I have implemented CAVA and been testing it using several VCFs but CAVA fails for each VCF. The human reference FASTA being used works fine for all other variant callers. Log file is included below. Thank you for your assistance.
Input file contains 1555409 records to annotate.
Annotating variants ... 23.0%Traceback (most recent call last):
File "./cava.py", line 184, in <module>
record.annotate(ensembl,dbsnp,reference,impactdir)
File "/home/cava-v1.0.0/basics.py", line 247, in annotate
variant.annotate(ensembl,dbsnp,reference,impactdir)

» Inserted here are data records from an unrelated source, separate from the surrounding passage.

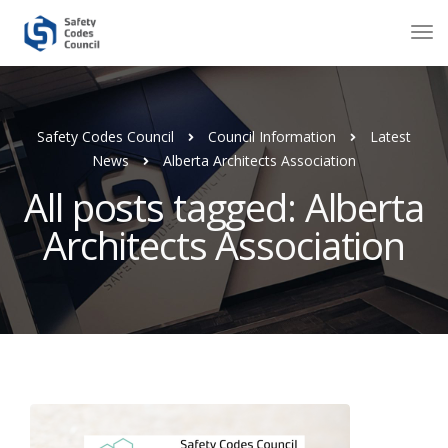
Safety Codes Council
Council Information
Latest
News
Alberta Architects Association
All posts tagged: Alberta
Architects Association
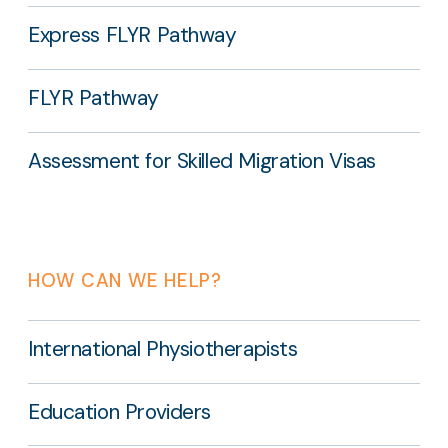
Express FLYR Pathway
FLYR Pathway
Assessment for Skilled Migration Visas
HOW CAN WE HELP?
International Physiotherapists
Education Providers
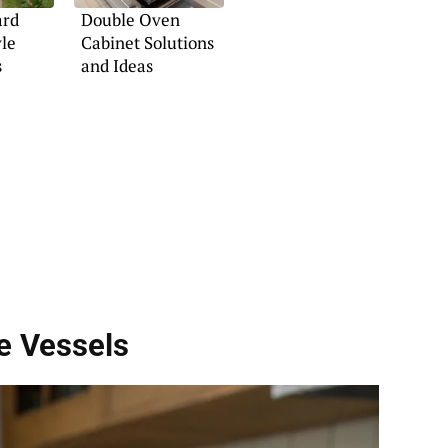
ard
Double Oven
yle
Cabinet Solutions
s
and Ideas
e Vessels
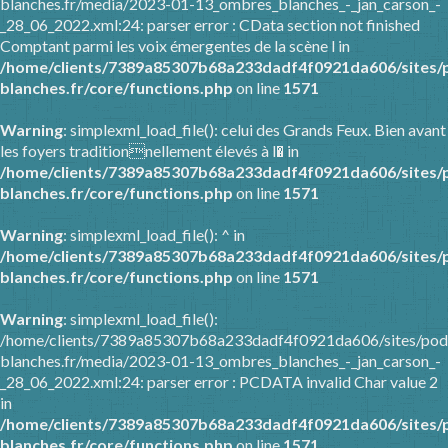
blanches.fr/media/2023-01-13_ombres_blanches_-_jan_carson_-
_28_06_2022.xml:24: parser error : CData section not finished
Comptant parmi les voix émergentes de la scène l in
/home/clients/7389a85307b68a233dadf4f0921da606/sites/
blanches.fr/core/functions.php
on line
1571
Warning
: simplexml_load_file(): celui des Grands Feux. Bien avant
les foyers traditionnellement élevés à l� in
/home/clients/7389a85307b68a233dadf4f0921da606/sites/
blanches.fr/core/functions.php
on line
1571
Warning
: simplexml_load_file(): ^ in
/home/clients/7389a85307b68a233dadf4f0921da606/sites/
blanches.fr/core/functions.php
on line
1571
Warning
: simplexml_load_file():
/home/clients/7389a85307b68a233dadf4f0921da606/sites/pod
blanches.fr/media/2023-01-13_ombres_blanches_-_jan_carson_-
_28_06_2022.xml:24: parser error : PCDATA invalid Char value 2
in
/home/clients/7389a85307b68a233dadf4f0921da606/sites/
blanches.fr/core/functions.php
on line
1571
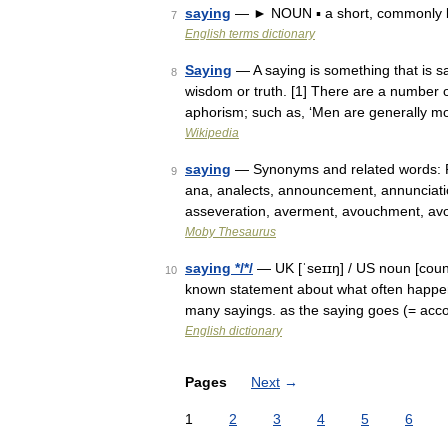
saying
— ► NOUN ▪ a short, commonly k
7
English terms dictionary
Saying
— A saying is something that is sa
8
wisdom or truth. [1] There are a number 
aphorism; such as, ‘Men are generally 
Wikipedia
saying
— Synonyms and related words: Par
9
ana, analects, announcement, annunciati
asseveration, averment, avouchment, av
Moby Thesaurus
saying */*/
— UK [ˈseɪɪŋ] / US noun [count
10
known statement about what often happens
many sayings. as the saying goes (= acc
English dictionary
Pages
Next
→
1
2
3
4
5
6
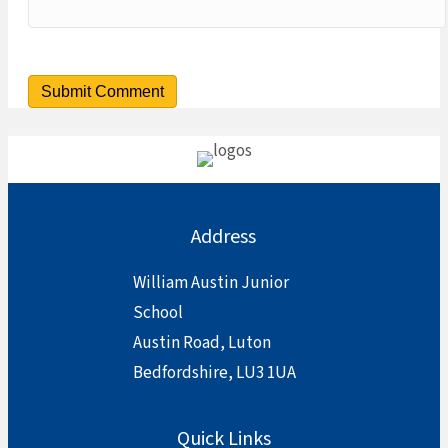
Address
William Austin Junior
School
Austin Road, Luton
Bedfordshire, LU3 1UA
Quick Links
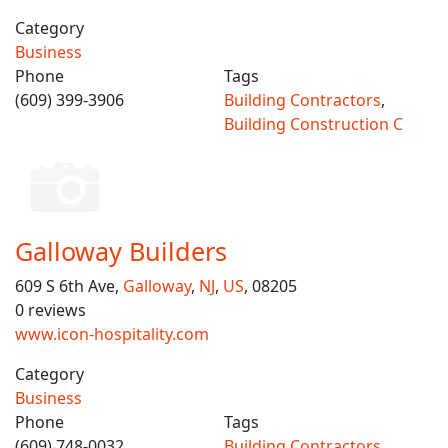
Category
Business
Phone
Tags
(609) 399-3906
Building Contractors
,
Building Construction C
Galloway Builders
609 S 6th Ave,
Galloway
,
NJ
,
US
, 08205
0 reviews
www.icon-hospitality.com
Category
Business
Phone
Tags
(609) 748-0032
Building Contractors
,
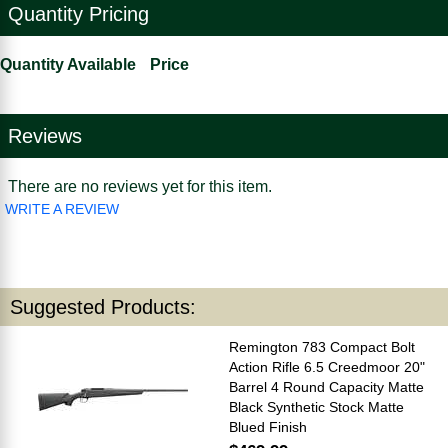
Quantity Pricing
Quantity Available
Price
Reviews
There are no reviews yet for this item.
WRITE A REVIEW
Suggested Products:
Remington 783 Compact Bolt
Action Rifle 6.5 Creedmoor 20"
Barrel 4 Round Capacity Matte
Black Synthetic Stock Matte
Blued Finish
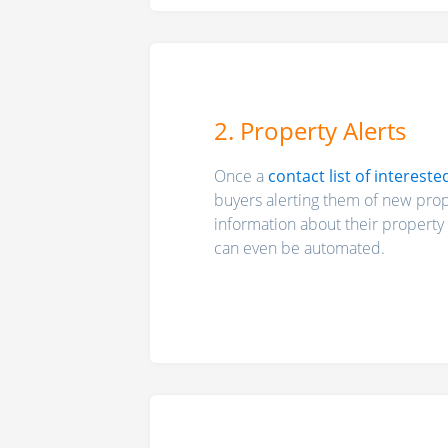
2. Property Alerts
Once a
contact list of intereste
buyers alerting them of new prope
information about their property 
can even be automated.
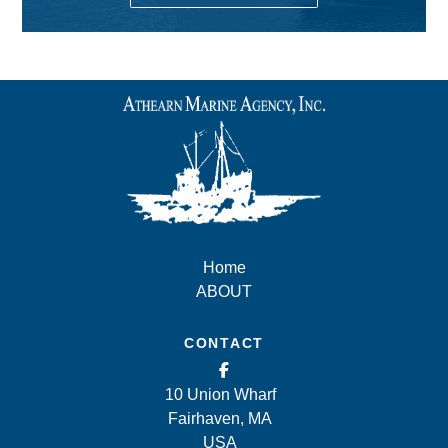
Home
ABOUT
CONTACT
10 Union Wharf
Fairhaven, MA
USA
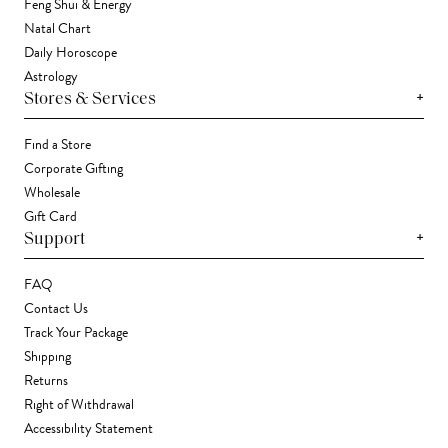
Feng Shui & Energy
Natal Chart
Daily Horoscope
Astrology
+
Stores & Services
Find a Store
Corporate Gifting
Wholesale
Gift Card
+
Support
FAQ
Contact Us
Track Your Package
Shipping
Returns
Right of Withdrawal
Accessibility Statement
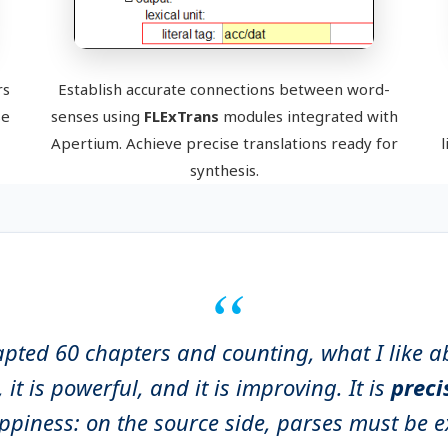
rs
Establish accurate connections between word-
se
senses using
FLExTrans
modules integrated with
Apertium. Achieve precise translations ready for
l
synthesis.
apted 60 chapters and counting, what I like a
e, it is powerful, and it is improving. It is
prec
oppiness: on the source side, parses must be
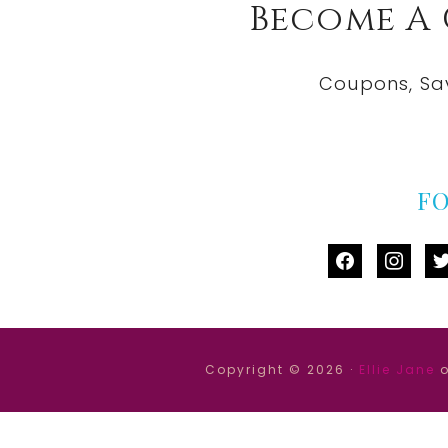
Become A
Coupons, Sa
F
facebook
instag
tw
Copyright © 2026 ·
Ellie Jane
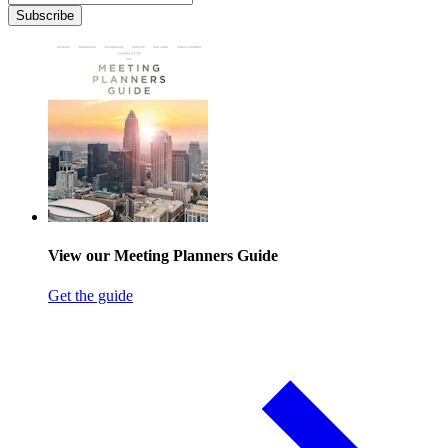
Subscribe
View our Meeting Planners Guide
Get the guide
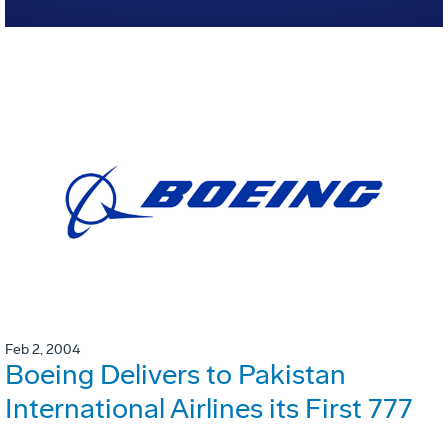
Feb 2, 2004
Boeing Delivers to Pakistan
International Airlines its First 777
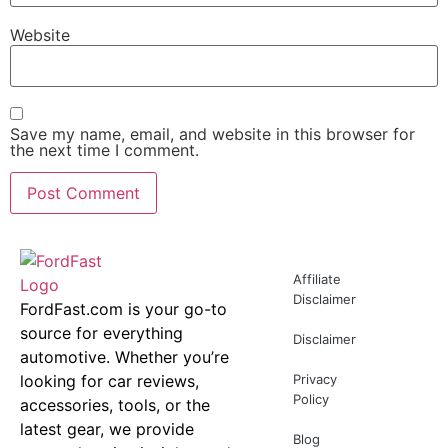
Website
Save my name, email, and website in this browser for
the next time I comment.
Affiliate
Disclaimer
FordFast.com is your go-to
source for everything
Disclaimer
automotive. Whether you’re
looking for car reviews,
Privacy
Policy
accessories, tools, or the
latest gear, we provide
Blog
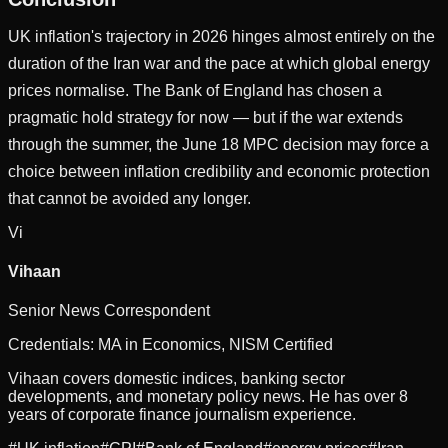
UK inflation's trajectory in 2026 hinges almost entirely on the
duration of the Iran war and the pace at which global energy
prices normalise. The Bank of England has chosen a
pragmatic hold strategy for now — but if the war extends
through the summer, the June 18 MPC decision may force a
choice between inflation credibility and economic protection
that cannot be avoided any longer.
Vi
Vihaan
Senior News Correspondent
Credentials:
MA in Economics, NISM Certified
Vihaan covers domestic indices, banking sector
developments, and monetary policy news. He has over 8
years of corporate finance journalism experience.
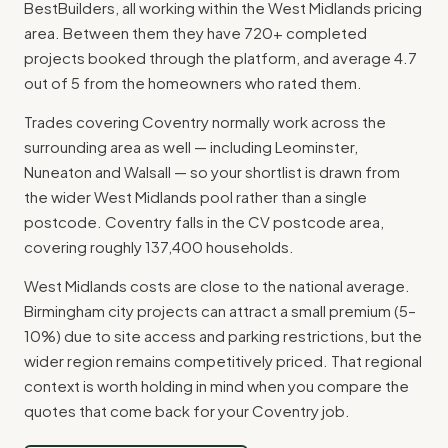
BestBuilders, all working within the West Midlands pricing
area. Between them they have 720+ completed
projects booked through the platform, and average 4.7
out of 5 from the homeowners who rated them.
Trades covering Coventry normally work across the
surrounding area as well — including Leominster,
Nuneaton and Walsall — so your shortlist is drawn from
the wider West Midlands pool rather than a single
postcode. Coventry falls in the CV postcode area,
covering roughly 137,400 households.
West Midlands costs are close to the national average.
Birmingham city projects can attract a small premium (5–
10%) due to site access and parking restrictions, but the
wider region remains competitively priced. That regional
context is worth holding in mind when you compare the
quotes that come back for your Coventry job.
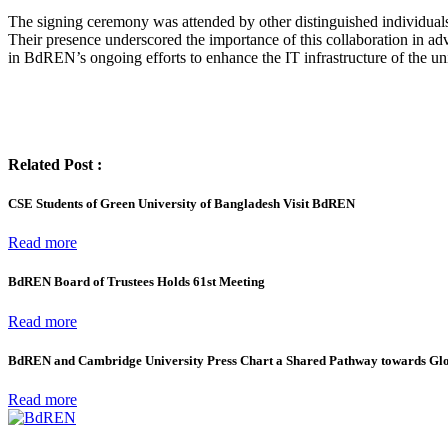
The signing ceremony was attended by other distinguished individua
Their presence underscored the importance of this collaboration in adv
in BdREN’s ongoing efforts to enhance the IT infrastructure of the uni
Related Post :
CSE Students of Green University of Bangladesh Visit BdREN
Read more
BdREN Board of Trustees Holds 61st Meeting
Read more
BdREN and Cambridge University Press Chart a Shared Pathway towards Gl
Read more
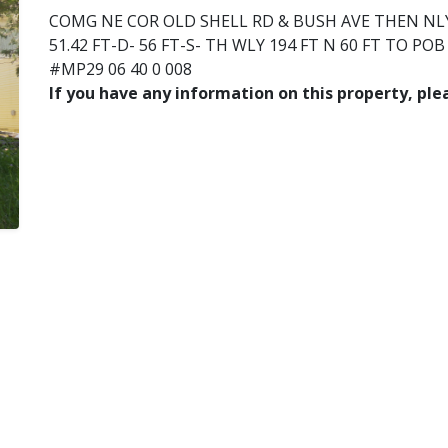
COMG NE COR OLD SHELL RD & BUSH AVE THEN NLY 
51.42 FT-D- 56 FT-S- TH WLY 194 FT N 60 FT TO PO
#MP29 06 40 0 008
If you have any information on this property, pl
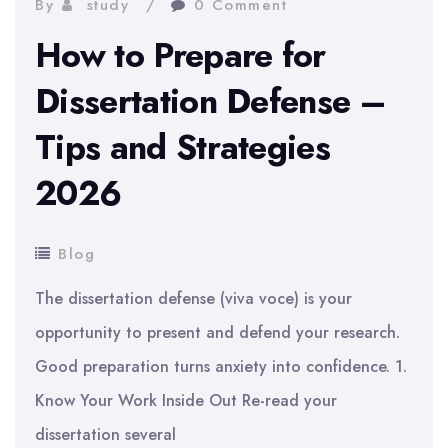
By
study
0 Comment
How to Prepare for
Dissertation Defense –
Tips and Strategies
2026
Blog
The dissertation defense (viva voce) is your
opportunity to present and defend your research.
Good preparation turns anxiety into confidence. 1.
Know Your Work Inside Out Re-read your
dissertation several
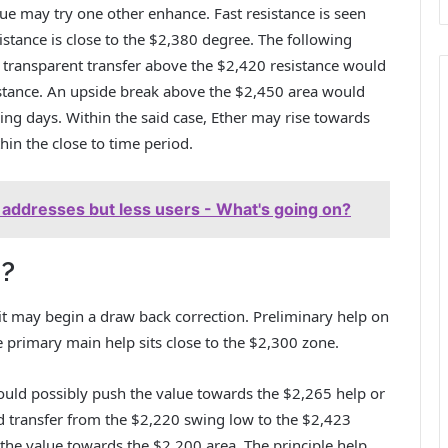
lue may try one other enhance. Fast resistance is seen
istance is close to the $2,380 degree. The following
A transparent transfer above the $2,420 resistance would
istance. An upside break above the $2,450 area would
ing days. Within the said case, Ether may rise towards
in the close to time period.
e addresses but less users - What's going on?
H?
, it may begin a draw back correction. Preliminary help on
e primary main help sits close to the $2,300 zone.
ould possibly push the value towards the $2,265 help or
 transfer from the $2,220 swing low to the $2,423
 the value towards the $2,200 area. The principle help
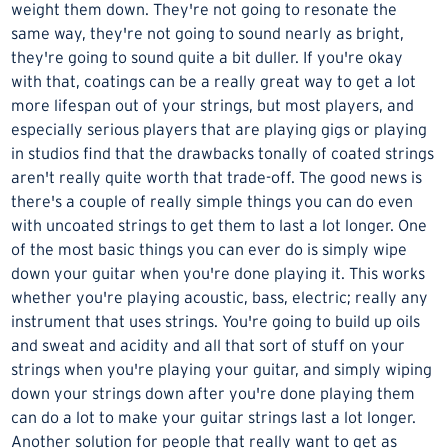
weight them down. They're not going to resonate the
same way, they're not going to sound nearly as bright,
they're going to sound quite a bit duller. If you're okay
with that, coatings can be a really great way to get a lot
more lifespan out of your strings, but most players, and
especially serious players that are playing gigs or playing
in studios find that the drawbacks tonally of coated strings
aren't really quite worth that trade-off. The good news is
there's a couple of really simple things you can do even
with uncoated strings to get them to last a lot longer. One
of the most basic things you can ever do is simply wipe
down your guitar when you're done playing it. This works
whether you're playing acoustic, bass, electric; really any
instrument that uses strings. You're going to build up oils
and sweat and acidity and all that sort of stuff on your
strings when you're playing your guitar, and simply wiping
down your strings down after you're done playing them
can do a lot to make your guitar strings last a lot longer.
Another solution for people that really want to get as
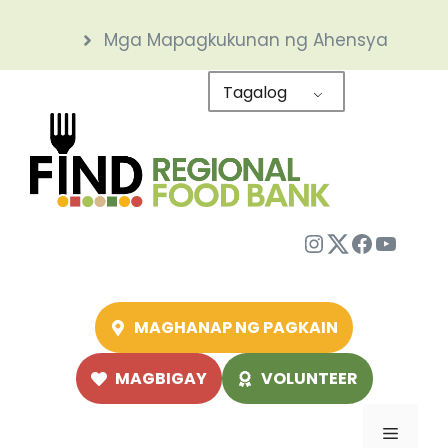
Skip
Mga Mapagkukunan ng Ahensya
to
content
Tagalog
Instagram
Twitter
Facebo
YouTu
MAGHANAP NG PAGKAIN
MAGBIGAY
VOLUNTEER
Menu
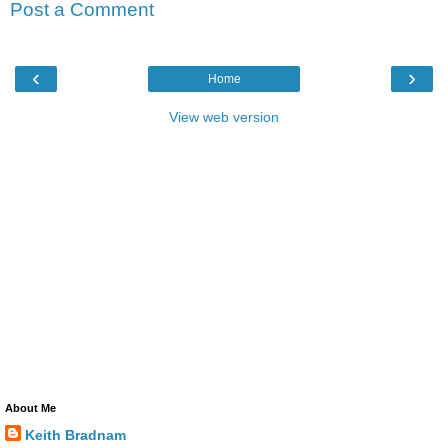
Post a Comment
‹
›
Home
View web version
About Me
Keith Bradnam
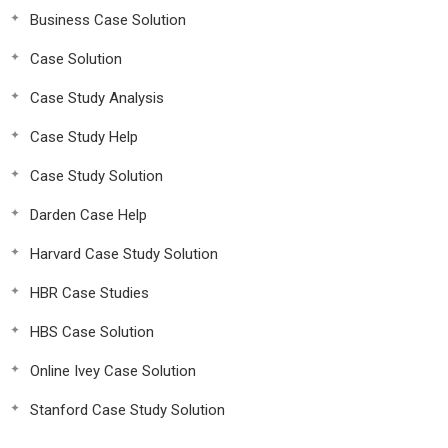
Business Case Solution
Case Solution
Case Study Analysis
Case Study Help
Case Study Solution
Darden Case Help
Harvard Case Study Solution
HBR Case Studies
HBS Case Solution
Online Ivey Case Solution
Stanford Case Study Solution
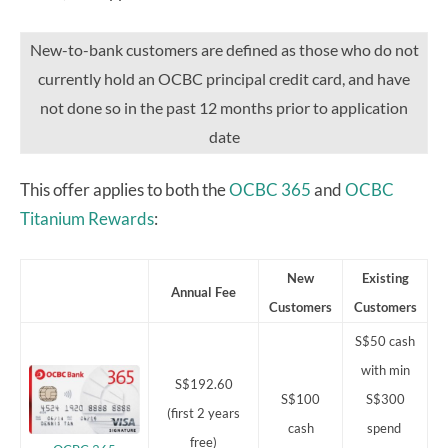
New-to-bank customers are defined as those who do not
currently hold an OCBC principal credit card, and have
not done so in the past 12 months prior to application
date
This offer applies to both the
OCBC 365
and
OCBC
Titanium Rewards
:
New
Existing
Annual Fee
Customers
Customers
S$50 cash
with min
S$192.60
S$100
S$300
(first 2 years
cash
spend
free)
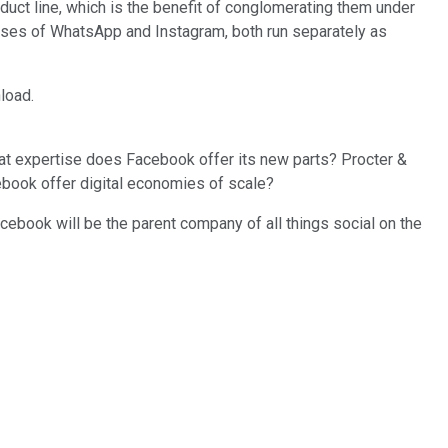
ct line, which is the benefit of conglomerating them under
ases of WhatsApp and Instagram, both run separately as
load.
hat expertise does Facebook offer its new parts? Procter &
cebook offer digital economies of scale?
ebook will be the parent company of all things social on the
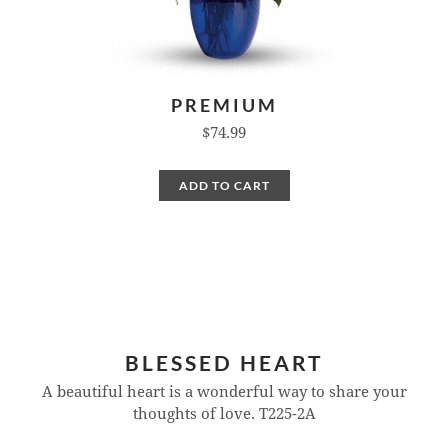
PREMIUM
$74.99
ADD TO CART
BLESSED HEART
A beautiful heart is a wonderful way to share your
thoughts of love.
T225-2A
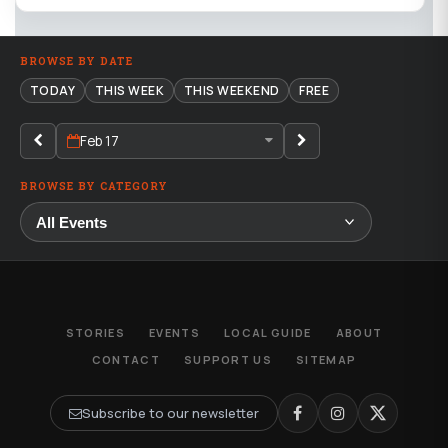
BROWSE BY DATE
TODAY
THIS WEEK
THIS WEEKEND
FREE
Feb 17
BROWSE BY CATEGORY
STORIES
EVENTS
LOCAL GUIDE
ABOUT
CONTACT
SUPPORT US
SITEMAP
Subscribe to our newsletter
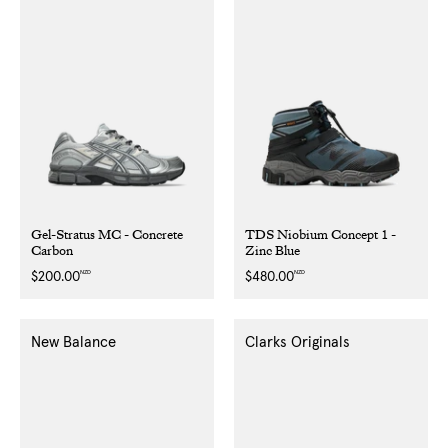
Gel-Stratus MC - Concrete
TDS Niobium Concept 1 -
Carbon
Zinc Blue
NZD
NZD
Regular
$200.00
Regular
$480.00
price
price
New Balance
Clarks Originals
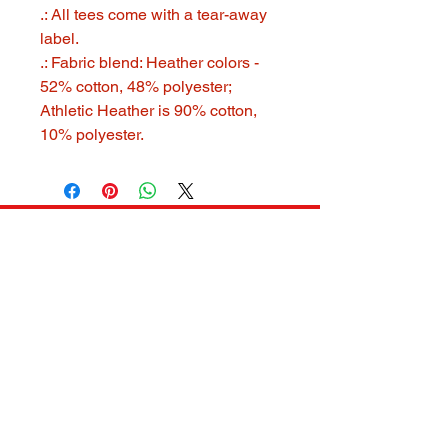
.: All tees come with a tear-away
label.
.: Fabric blend: Heather colors -
52% cotton, 48% polyester;
Athletic Heather is 90% cotton,
10% polyester.
321 GOOD STUFF
321goodstuff@gmail.com
MELBORNE, FL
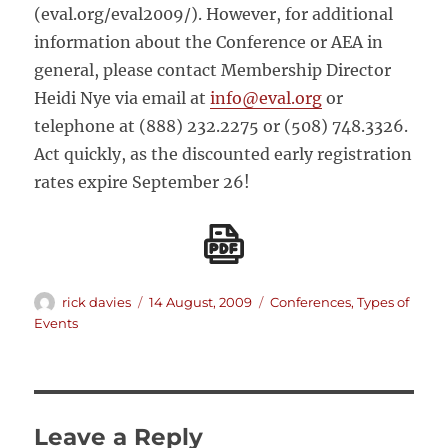
(eval.org/eval2009/). However, for additional
information about the Conference or AEA in
general, please contact Membership Director
Heidi Nye via email at
info@eval.org
or
telephone at (888) 232.2275 or (508) 748.3326.
Act quickly, as the discounted early registration
rates expire September 26!
Author
Posted
Categories
rick davies
14 August, 2009
Conferences
,
Types of
on
Events
Leave a Reply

File "/home/cava-v1.0.0/basics.py", line 88, in annotate
if not ensembl is None: self=ensembl.annotate(self,reference,impactdir)
File "/home/cava-v1.0.0/data.py", line 199, in annotate
variant_plus=variant.alignOnPlusStrand(reference)
File "/home/cava-v1.0.0/basics.py", line 100, in alignOnPlusStrand
seq1=reference.getReference(self.chrom,self.pos,self.pos+len(self.ref)-1+100)
File "/home/cava-v1.0.0/data.py", line 500, in getReference
seq = self.fastafile.fetch(goodchrom,start-1,end)
File "pysam/cfaidx.pyx", line 182, in pysam.cfaidx.FastaFile.fetch (pysam/cfaidx.c:3371)
ValueError: invalid region: start (198043100) > end (198022430)
here is some another run (log is a bit of different):
Input file contains 1555409 records to annotate.
Annotating variants ... 74.6%Traceback (most recent call last):
File "./cava.py", line 184, in <module>
record.annotate(ensembl,dbsnp,reference,impactdir)
File "/home/cava-v1.0.0/basics.py", line 247, in annotate
variant.annotate(ensembl,dbsnp,reference,impactdir)
File "/home/cava-v1.0.0/basics.py", line 88, in annotate
if not ensembl is None: self=ensembl.annotate(self,reference,impactdir)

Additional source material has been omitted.